SSS ile ilişkili senkopta ve/veya bozulmuş atriyoventriküler iletimde, bradiaritmi ile senkop arasında bir bağlantı olduğuna dair kanıt olduğunda, pacing endikedir.
Senkopa yol açan paroksismal supraventriküler taşikardi için kateter ablasyonu yapılır.
Ventriküler taşikardiye bağlı senkop durumunda, antiaritmik tedavi önerilir (tercihen bir sınıf III antiaritmik ajan, özellikle amiodaron).

Bazı taşikardi formlarında (aritmi odağının sağ ventrikülün çıkış yolundaki yeri), tercih edilen yöntem kateter ablasyonudur. Bir kardiyoverter-defibrilatörün implantasyonu, nedenlerin düzeltilmesi olasılığı olmadan (örneğin ilaca bağlı) belgelenmiş ventriküler taşikardi veya ventriküler fibrilasyonun bir sonucu olarak senkop için endikedir.

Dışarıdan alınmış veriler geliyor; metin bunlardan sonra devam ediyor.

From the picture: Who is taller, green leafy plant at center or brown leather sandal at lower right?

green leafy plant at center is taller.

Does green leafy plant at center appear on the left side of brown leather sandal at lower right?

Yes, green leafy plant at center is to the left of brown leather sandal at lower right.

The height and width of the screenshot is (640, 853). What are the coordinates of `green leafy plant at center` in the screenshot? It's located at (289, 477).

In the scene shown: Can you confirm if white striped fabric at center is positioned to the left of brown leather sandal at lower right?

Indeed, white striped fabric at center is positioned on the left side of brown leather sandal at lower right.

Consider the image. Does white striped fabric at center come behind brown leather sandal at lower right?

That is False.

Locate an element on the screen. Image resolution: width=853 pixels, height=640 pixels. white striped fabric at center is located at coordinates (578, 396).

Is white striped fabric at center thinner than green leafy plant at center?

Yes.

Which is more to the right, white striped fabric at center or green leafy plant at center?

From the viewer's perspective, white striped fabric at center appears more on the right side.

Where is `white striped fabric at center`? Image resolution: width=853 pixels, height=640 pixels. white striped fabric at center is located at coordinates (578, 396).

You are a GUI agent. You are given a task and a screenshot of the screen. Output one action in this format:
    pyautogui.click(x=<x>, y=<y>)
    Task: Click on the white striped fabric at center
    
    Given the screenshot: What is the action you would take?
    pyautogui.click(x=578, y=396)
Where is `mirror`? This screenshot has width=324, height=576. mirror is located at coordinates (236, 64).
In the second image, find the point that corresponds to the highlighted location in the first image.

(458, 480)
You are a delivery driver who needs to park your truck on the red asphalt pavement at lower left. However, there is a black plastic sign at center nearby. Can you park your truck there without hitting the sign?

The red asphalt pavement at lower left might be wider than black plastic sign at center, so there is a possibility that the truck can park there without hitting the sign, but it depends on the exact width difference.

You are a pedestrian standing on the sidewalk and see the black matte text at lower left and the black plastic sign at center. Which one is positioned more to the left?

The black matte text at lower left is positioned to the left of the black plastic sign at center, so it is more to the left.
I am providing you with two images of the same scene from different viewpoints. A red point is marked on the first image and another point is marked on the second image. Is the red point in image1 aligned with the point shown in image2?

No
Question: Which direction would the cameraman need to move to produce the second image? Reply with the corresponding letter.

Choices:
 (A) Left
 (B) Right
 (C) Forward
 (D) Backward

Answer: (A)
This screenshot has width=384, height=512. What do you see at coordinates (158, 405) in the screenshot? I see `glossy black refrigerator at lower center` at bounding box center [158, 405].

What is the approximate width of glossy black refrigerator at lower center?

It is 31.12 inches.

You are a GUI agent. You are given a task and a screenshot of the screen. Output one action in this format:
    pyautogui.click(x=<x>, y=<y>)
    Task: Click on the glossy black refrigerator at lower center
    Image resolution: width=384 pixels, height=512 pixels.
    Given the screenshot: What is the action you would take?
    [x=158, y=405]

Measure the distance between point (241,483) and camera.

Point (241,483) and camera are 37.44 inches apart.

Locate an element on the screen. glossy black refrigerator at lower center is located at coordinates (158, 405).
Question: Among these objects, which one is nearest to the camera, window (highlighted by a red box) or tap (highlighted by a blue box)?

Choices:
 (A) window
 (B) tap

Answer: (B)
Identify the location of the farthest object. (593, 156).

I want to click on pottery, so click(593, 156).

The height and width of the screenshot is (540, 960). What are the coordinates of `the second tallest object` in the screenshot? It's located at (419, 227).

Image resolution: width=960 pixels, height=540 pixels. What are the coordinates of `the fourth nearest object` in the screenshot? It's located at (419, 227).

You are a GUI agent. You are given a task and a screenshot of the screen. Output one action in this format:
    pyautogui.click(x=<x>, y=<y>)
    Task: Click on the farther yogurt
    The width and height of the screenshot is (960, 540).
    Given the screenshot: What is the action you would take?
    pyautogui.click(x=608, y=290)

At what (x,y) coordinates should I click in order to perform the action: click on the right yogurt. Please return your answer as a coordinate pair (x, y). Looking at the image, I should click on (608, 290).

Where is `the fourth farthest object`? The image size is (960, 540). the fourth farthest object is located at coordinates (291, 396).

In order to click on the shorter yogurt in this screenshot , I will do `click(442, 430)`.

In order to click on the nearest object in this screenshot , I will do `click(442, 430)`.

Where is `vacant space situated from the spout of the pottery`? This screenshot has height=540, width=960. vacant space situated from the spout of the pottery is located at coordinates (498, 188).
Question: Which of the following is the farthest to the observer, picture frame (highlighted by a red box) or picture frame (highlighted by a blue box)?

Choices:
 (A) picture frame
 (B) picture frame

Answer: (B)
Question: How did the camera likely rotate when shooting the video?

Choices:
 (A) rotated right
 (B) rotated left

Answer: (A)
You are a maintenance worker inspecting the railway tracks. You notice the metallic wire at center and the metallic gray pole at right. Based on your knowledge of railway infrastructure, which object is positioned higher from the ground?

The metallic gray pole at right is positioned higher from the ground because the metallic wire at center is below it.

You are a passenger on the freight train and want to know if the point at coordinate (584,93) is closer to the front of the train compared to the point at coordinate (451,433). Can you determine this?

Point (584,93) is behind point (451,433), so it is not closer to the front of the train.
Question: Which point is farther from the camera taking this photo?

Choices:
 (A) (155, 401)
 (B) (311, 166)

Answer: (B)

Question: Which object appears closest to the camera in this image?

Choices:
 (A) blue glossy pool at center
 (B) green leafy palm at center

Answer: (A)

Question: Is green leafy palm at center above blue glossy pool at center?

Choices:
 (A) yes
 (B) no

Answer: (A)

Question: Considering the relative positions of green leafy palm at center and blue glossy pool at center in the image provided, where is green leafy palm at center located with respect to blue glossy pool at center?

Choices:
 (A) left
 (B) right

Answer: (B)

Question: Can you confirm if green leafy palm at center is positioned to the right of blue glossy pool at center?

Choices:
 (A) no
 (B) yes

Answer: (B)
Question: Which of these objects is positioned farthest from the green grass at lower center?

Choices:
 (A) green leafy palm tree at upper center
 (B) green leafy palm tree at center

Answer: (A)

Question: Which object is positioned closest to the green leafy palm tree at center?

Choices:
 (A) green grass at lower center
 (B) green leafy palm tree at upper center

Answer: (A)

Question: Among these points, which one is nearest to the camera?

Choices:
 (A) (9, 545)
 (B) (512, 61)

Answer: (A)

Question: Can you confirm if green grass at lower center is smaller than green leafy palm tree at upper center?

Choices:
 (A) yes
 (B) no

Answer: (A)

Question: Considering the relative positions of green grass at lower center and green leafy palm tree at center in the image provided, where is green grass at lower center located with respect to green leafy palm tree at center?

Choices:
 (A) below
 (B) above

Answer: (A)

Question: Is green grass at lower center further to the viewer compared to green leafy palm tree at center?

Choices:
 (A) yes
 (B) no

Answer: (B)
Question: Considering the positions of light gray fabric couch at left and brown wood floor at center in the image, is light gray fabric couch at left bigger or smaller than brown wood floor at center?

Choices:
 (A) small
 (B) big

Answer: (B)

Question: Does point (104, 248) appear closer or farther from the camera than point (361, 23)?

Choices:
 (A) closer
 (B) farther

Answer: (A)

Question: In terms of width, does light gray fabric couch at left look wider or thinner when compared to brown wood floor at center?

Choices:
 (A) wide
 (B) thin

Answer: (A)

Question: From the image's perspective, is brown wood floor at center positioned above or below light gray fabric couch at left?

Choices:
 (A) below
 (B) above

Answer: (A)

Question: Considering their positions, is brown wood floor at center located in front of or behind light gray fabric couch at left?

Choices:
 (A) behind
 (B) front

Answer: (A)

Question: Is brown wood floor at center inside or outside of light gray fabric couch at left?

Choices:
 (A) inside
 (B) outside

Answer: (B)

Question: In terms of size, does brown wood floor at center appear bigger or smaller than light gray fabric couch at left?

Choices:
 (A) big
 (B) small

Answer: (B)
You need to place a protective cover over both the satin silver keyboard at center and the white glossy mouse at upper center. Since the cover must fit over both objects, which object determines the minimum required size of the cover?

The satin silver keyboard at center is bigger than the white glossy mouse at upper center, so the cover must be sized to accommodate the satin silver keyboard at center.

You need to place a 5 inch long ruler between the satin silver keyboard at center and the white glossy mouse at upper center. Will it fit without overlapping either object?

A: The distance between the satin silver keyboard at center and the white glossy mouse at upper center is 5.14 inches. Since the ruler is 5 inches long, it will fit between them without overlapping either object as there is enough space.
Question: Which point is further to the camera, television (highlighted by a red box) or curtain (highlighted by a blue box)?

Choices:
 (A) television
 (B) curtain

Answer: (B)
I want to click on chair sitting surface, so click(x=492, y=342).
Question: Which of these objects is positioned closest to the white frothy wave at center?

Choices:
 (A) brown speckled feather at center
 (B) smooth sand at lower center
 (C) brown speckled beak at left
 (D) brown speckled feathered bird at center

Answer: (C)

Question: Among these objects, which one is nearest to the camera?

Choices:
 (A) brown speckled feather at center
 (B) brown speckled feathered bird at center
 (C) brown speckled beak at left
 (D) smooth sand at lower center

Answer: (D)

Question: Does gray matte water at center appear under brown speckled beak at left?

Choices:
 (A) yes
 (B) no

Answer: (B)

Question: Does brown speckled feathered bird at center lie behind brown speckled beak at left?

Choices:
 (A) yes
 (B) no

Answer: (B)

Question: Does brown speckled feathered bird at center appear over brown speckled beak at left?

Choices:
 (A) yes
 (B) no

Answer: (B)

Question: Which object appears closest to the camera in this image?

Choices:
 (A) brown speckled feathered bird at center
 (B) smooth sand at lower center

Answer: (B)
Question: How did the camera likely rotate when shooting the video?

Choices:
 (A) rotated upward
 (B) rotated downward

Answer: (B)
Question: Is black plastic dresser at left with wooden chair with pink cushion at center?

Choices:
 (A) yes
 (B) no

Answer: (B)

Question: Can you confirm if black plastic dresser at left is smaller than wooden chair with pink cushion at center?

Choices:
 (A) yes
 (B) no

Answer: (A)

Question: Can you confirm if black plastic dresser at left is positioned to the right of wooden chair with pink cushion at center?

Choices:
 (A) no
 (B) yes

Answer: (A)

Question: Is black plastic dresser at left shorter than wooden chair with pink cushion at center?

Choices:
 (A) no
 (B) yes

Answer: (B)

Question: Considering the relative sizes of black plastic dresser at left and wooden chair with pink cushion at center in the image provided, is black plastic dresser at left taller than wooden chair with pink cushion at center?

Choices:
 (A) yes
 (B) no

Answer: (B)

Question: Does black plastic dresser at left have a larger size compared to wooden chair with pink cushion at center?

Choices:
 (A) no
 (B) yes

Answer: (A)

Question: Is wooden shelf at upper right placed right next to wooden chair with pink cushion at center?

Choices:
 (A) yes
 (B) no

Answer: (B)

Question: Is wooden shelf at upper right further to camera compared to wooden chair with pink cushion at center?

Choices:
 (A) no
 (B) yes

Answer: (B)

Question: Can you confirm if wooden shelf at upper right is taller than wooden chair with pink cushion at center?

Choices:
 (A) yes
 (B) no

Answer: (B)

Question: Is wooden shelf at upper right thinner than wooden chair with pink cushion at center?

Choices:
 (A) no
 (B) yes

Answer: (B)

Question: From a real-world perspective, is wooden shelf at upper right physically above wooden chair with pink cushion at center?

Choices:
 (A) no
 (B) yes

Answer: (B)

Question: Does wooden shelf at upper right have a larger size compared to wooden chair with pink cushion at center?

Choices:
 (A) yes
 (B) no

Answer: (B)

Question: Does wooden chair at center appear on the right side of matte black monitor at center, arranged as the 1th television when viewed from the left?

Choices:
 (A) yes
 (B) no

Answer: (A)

İmplantasyon için bir sonraki endikasyon, muhtemelen önceki bir miyokard enfarktüsünde ventriküler taşikardi veya fibrilasyon nedeniyle belgelenmemiş senkop ve ciddi hemodinamik sonuçları olan indüklenmiş sürekli monomorfik ventriküler taşikardi ve senkop nedeni olarak herhangi bir rakip tanının olmaması olabilir.

Diğer senkop türlerinin tedavisi, spesifik nedensel bozukluğa veya etkilerine yönelik olmalıdır.

Hastane ortamında, kardiyak aritmiler bayılmanın nedeni olarak ele alınmalıdır; kardiyovasküler patoloji nedeniyle miyokardiyal iskemi nedeniyle bayılma; inme veya odak ile nörolojik semptomlar; kalp pilinin planlı implantasyonu için kardiyoinhibitör tipte bir nörojenik senkop ile.